Registering an access policy using only the Product name criteria may create security risks. We suggest adding more than one criteria, such as Directory, Certificate, File hash or any other.
* Product version: version specification.
* Source URL: refers to the URL from where the file was downloaded. The file can only be executed if the source URL is correct and validated.
* Update code: this information is also a GUID for each program, and can be found in the Windows registry.
* Supplier name: name of the manufacturer.
* Windows Store Editor: This is about applications downloaded from the Microsoft Store. It is validated according to the file directory: Program Files (and x86 too), and in the hidden Windows Apps folder.
DLLs work like applications, and can be filtered by Product Name, Product Version, Certificate, File Version, Directory, File Hash, Internet Zone Identifier and Windows Store Publisher.
- Rule: fill in according to the chosen criteria.
When filling the list with more than one criteria, the logical operator will be E (&&). That is, the rule will only be executed if both conditions are true. Example: Product Version AND Product Name
.
When filling the list with more than one criteria and different rules, the logical operator of the criteria will be AND (&&) and the logical operator of the rules will be OR (||).

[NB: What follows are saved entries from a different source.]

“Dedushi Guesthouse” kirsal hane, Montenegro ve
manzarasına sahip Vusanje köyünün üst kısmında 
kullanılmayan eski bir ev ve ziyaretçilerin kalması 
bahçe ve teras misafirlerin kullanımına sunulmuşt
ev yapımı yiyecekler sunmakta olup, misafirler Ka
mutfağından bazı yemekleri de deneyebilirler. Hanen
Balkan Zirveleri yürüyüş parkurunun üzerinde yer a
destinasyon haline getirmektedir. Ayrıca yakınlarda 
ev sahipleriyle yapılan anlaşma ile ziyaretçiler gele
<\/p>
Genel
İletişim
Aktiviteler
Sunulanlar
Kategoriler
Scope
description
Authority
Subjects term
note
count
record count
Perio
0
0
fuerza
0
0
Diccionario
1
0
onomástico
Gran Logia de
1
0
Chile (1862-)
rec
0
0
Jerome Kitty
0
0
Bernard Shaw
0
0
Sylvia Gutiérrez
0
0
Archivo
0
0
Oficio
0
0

Example: Product E Version (Product Name A OR Product Name B)
.
Items with an asterisk* are mandatory.
- Click Add.
- In the Workstation tab, click the plus button (+) and choose a workstation according to the criteria:
- Code: the identifying number in the workstation list.
- UUID: unique workstation identifier.
- Hostname: machine name.
- IP: IP address of the workstation.
- Click Add.
- Still in the Workstation tab, you will see the information:
- Adder: user who added the workstation.
- Inclusion: date the workstation was added.
- Click Save.
- If you choose denylist, click Save and you will receive a confirmation message.

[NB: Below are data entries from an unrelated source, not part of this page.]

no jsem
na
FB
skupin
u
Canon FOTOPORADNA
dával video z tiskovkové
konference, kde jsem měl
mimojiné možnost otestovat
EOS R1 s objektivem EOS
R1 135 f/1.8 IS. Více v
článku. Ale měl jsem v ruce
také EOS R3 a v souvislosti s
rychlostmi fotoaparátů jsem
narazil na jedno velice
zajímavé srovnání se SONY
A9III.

- If you choose allowlist, continue filling in the fields in the Workflow tab.
- Check the options for Elevation Setting:
- User can upgrade applications.
- Requires justification to elevate applications.

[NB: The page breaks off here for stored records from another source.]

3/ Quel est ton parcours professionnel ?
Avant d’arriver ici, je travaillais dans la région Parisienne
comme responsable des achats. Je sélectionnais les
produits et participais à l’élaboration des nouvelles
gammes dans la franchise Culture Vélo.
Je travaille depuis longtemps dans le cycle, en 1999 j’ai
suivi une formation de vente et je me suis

- Requires approval to upgrade applications.
- Allow emergency access.
- Approval in levels: to work, approvers must be registered in levels in the Approvers Report.
- If you checked Require approval to elevate applications, set the number of times for each specific action:
- Required approvals: so that the user can elevate the privilege and perform the action.
- Deprecations required: to cancel privilege elevation.
- Answer Yes or No to the Access Request Settings:
- Is it mandatory to specify governance code when justifying?
- Always add the user manager to approvers?
- Click Save.
The rules will apply to both applications launched on GO Endpoint Manager agents and applications launched outside of GO Endpoint Manager. Segregation rule values can be filled with regular expressions.